EXERCISE INSTRUCTIONS:
Please make an exact copy of the lines from the one holding "16.08 Uhr: Er" through the end of the data, both ends included, with no pictures.

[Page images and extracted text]
________________________

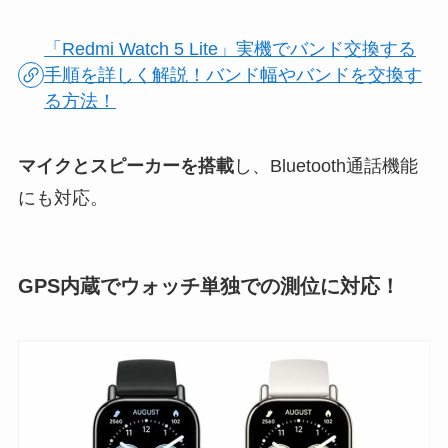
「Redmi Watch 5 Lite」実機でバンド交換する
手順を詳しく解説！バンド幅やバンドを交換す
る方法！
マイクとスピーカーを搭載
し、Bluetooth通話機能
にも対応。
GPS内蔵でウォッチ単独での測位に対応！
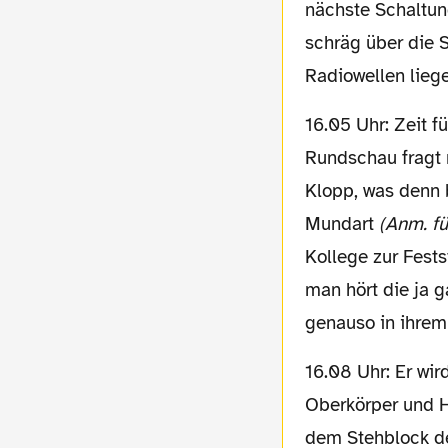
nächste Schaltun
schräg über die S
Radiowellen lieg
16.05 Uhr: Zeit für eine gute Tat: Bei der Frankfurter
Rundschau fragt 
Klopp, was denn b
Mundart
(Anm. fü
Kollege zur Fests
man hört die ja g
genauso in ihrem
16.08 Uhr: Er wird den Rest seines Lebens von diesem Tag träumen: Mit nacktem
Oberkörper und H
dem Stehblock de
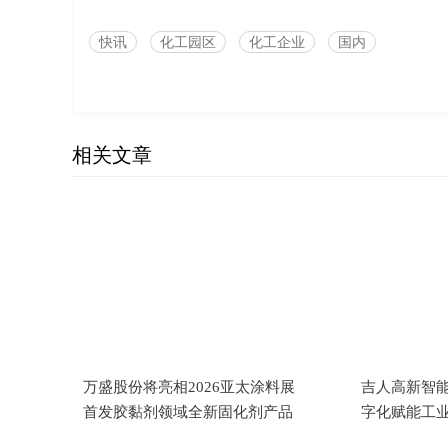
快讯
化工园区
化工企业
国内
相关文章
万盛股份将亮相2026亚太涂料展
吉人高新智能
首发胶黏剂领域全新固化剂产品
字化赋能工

________________________

ANSWER:
16.08 Uhr: Er wird den Rest seines Lebens von diesem Tag träumen: Mit nacktem
Oberkörper und H
dem Stehblock de
快讯
化工园区
化工企业
国内
相关文章
万盛股份将亮相2026亚太涂料展
吉人高新智能
首发胶黏剂领域全新固化剂产品
字化赋能工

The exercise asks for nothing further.